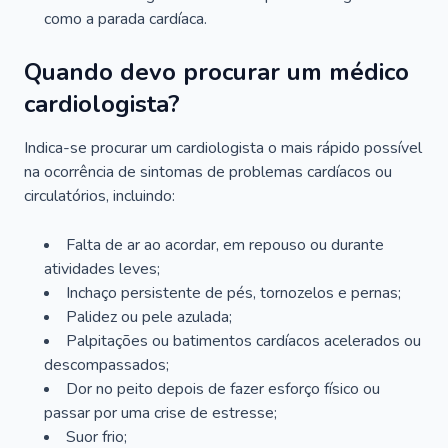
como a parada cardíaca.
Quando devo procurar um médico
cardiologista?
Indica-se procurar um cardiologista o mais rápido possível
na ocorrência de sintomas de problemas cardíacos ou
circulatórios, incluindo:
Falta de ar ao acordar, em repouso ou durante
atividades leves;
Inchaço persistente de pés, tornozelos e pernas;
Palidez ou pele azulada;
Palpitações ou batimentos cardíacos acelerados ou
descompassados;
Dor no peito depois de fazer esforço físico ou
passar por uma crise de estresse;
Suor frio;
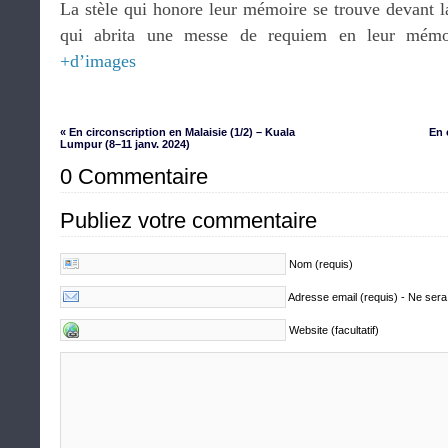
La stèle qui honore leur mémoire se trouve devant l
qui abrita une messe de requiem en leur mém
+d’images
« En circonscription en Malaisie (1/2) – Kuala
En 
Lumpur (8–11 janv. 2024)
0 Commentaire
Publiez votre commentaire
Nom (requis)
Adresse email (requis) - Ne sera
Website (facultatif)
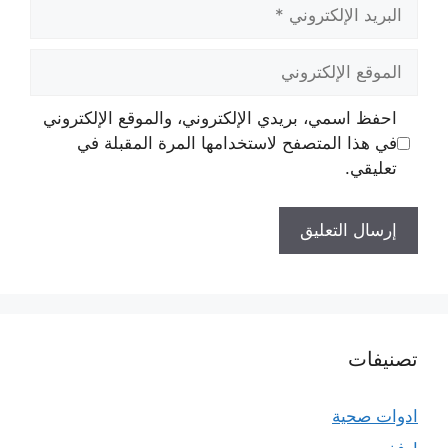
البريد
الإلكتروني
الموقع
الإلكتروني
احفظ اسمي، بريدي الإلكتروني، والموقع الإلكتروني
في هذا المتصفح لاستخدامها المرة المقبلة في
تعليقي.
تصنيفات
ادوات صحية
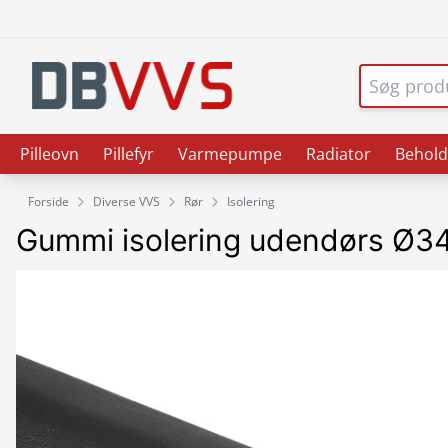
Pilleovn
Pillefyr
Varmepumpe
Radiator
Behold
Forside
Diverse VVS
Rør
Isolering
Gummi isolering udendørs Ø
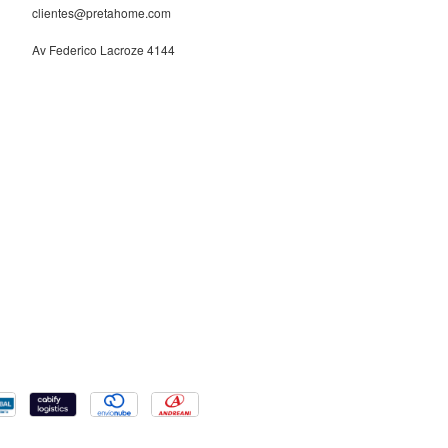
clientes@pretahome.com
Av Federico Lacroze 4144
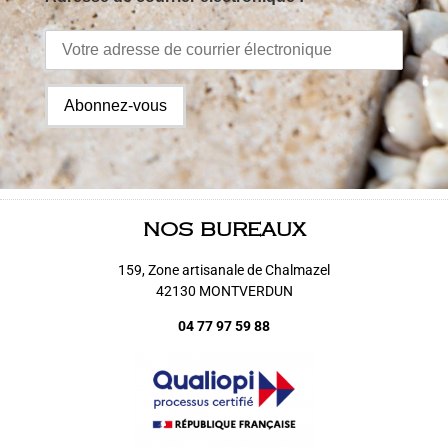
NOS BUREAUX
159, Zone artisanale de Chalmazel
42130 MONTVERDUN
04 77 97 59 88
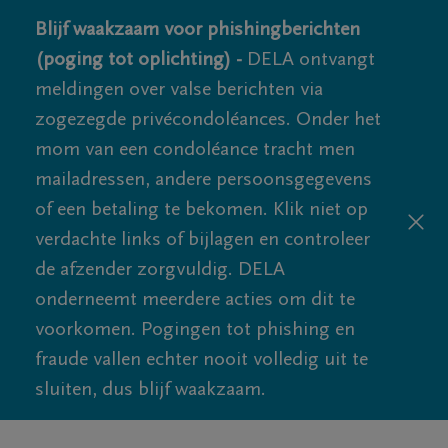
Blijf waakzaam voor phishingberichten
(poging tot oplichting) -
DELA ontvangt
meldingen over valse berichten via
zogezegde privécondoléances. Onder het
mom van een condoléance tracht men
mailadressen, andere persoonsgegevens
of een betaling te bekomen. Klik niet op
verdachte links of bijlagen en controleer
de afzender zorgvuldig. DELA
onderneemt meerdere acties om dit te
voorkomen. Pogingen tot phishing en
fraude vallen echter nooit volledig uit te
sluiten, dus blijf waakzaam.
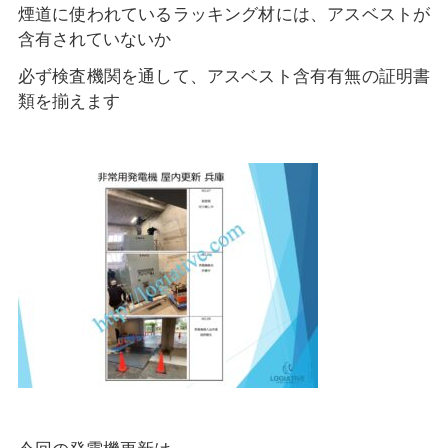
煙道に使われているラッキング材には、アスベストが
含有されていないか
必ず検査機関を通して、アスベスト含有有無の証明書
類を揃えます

Task item
Lines holding "requis": copy each one from the records above.

Response for this exercise
Nom (requis)
Adresse email (requis) - Ne sera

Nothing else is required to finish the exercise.